For this exercise, output the line containing "https://it.eu.sabretravelnetwork.com/home?" and all lines after it to the end of the records, exactly, with no other content.

EXCERPTED RECORDS: Begin

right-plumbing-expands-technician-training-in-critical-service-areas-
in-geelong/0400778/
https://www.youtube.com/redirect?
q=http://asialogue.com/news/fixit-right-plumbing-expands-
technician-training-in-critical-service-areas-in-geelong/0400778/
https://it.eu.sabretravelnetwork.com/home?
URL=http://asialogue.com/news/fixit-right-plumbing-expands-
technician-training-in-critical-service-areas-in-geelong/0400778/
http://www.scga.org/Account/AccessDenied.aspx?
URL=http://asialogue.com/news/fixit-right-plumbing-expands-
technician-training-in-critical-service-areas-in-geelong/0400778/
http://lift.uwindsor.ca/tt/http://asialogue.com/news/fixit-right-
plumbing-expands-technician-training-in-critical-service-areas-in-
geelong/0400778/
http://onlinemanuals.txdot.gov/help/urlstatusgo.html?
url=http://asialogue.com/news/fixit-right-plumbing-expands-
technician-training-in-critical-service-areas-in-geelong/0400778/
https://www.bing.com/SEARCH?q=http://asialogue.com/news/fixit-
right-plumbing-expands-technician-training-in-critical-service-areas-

EXCERPTED RECORDS: End

ANSWER TO THIS TASK -
https://it.eu.sabretravelnetwork.com/home?
URL=http://asialogue.com/news/fixit-right-plumbing-expands-
technician-training-in-critical-service-areas-in-geelong/0400778/
http://www.scga.org/Account/AccessDenied.aspx?
URL=http://asialogue.com/news/fixit-right-plumbing-expands-
technician-training-in-critical-service-areas-in-geelong/0400778/
http://lift.uwindsor.ca/tt/http://asialogue.com/news/fixit-right-
plumbing-expands-technician-training-in-critical-service-areas-in-
geelong/0400778/
http://onlinemanuals.txdot.gov/help/urlstatusgo.html?
url=http://asialogue.com/news/fixit-right-plumbing-expands-
technician-training-in-critical-service-areas-in-geelong/0400778/
https://www.bing.com/SEARCH?q=http://asialogue.com/news/fixit-
right-plumbing-expands-technician-training-in-critical-service-areas-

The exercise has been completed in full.